## Work item
Show all lines of the listing that hold the word "dalla".

## Record set
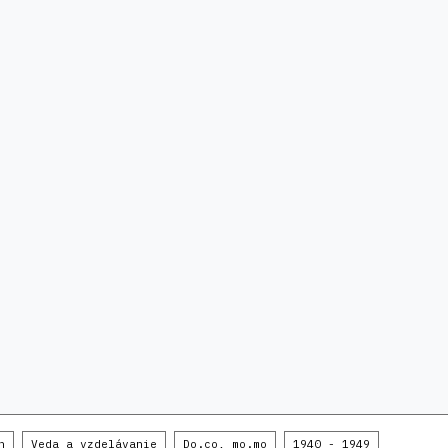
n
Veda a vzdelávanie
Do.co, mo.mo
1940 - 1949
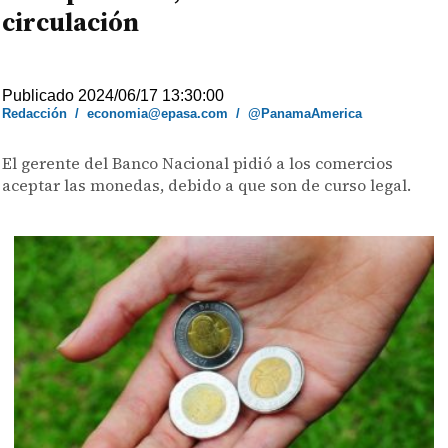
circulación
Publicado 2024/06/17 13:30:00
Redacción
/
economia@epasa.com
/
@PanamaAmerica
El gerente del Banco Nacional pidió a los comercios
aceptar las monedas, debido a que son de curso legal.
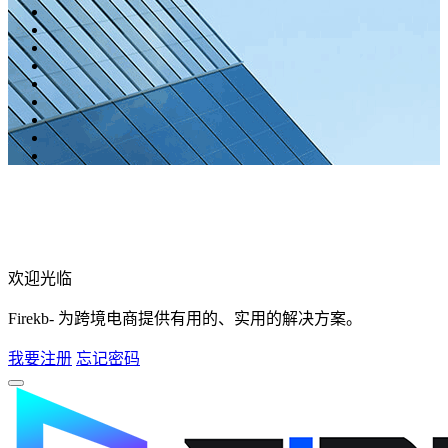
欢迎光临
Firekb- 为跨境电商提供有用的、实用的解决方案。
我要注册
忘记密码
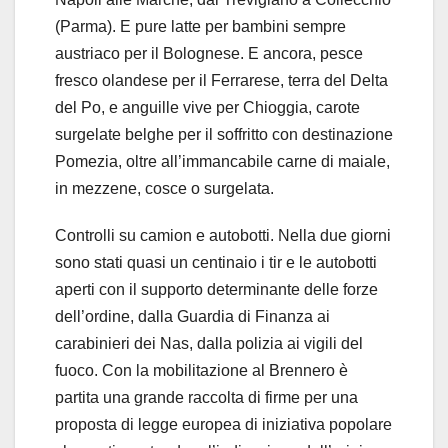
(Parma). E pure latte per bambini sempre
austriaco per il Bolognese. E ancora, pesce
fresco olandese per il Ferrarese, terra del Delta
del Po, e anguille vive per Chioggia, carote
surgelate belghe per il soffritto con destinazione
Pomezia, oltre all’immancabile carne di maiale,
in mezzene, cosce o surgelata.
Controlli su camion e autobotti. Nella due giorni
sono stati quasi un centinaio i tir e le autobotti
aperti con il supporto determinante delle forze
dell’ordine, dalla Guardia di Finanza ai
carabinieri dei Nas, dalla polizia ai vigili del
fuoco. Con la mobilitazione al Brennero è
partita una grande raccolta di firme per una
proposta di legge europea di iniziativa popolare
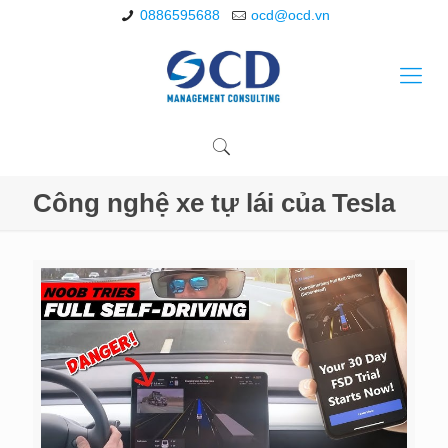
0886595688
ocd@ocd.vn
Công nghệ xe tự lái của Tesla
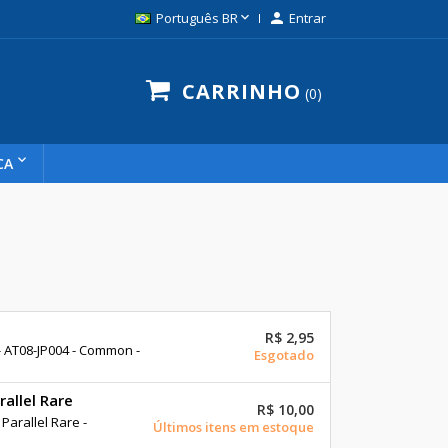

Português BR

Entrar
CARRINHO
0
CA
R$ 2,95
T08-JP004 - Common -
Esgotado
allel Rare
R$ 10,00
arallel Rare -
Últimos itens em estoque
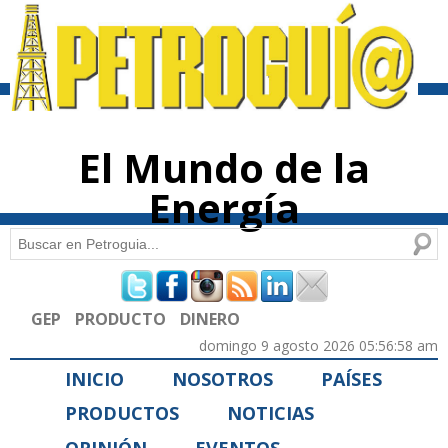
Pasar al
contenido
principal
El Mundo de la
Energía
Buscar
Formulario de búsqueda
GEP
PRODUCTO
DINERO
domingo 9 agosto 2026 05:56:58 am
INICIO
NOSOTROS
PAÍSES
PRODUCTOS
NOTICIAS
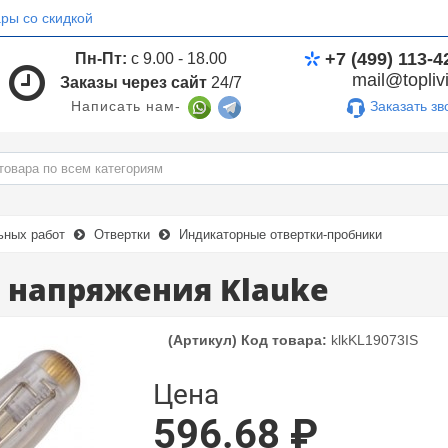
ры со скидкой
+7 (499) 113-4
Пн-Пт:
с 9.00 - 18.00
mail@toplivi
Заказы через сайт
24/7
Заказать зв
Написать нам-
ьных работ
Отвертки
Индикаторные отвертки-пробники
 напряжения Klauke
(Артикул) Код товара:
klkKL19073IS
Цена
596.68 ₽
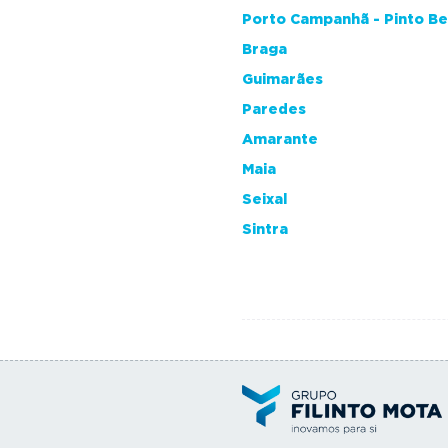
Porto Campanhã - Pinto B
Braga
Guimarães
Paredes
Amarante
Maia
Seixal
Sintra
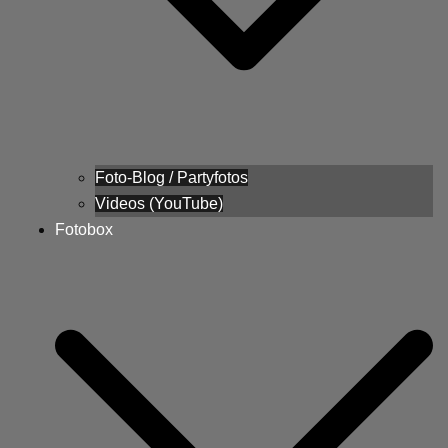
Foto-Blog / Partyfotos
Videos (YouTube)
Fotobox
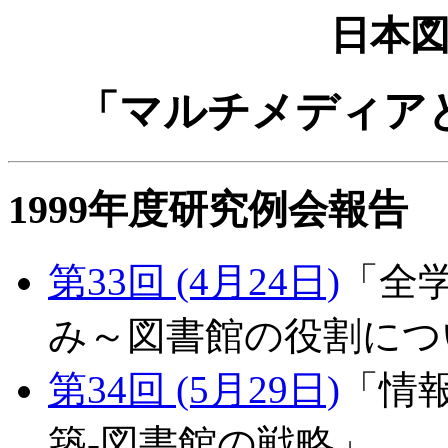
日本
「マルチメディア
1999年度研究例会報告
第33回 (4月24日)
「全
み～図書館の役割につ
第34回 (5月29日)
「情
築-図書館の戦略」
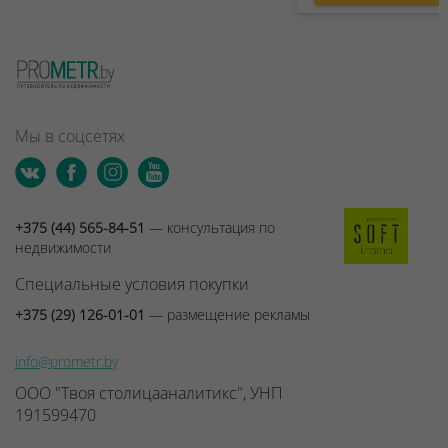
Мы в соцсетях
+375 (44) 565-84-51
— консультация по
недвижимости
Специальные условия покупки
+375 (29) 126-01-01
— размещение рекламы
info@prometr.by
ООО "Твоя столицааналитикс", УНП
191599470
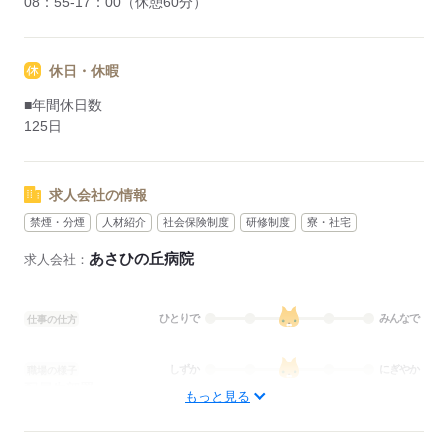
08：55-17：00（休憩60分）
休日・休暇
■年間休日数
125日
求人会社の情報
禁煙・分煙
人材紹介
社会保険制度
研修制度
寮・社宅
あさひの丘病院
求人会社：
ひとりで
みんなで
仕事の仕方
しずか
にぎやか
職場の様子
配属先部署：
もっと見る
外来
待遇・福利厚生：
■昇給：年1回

## Exercise solution
dell’ordine, dalla Guardia di Finanza ai
carabinieri dei Nas, dalla polizia ai vigili del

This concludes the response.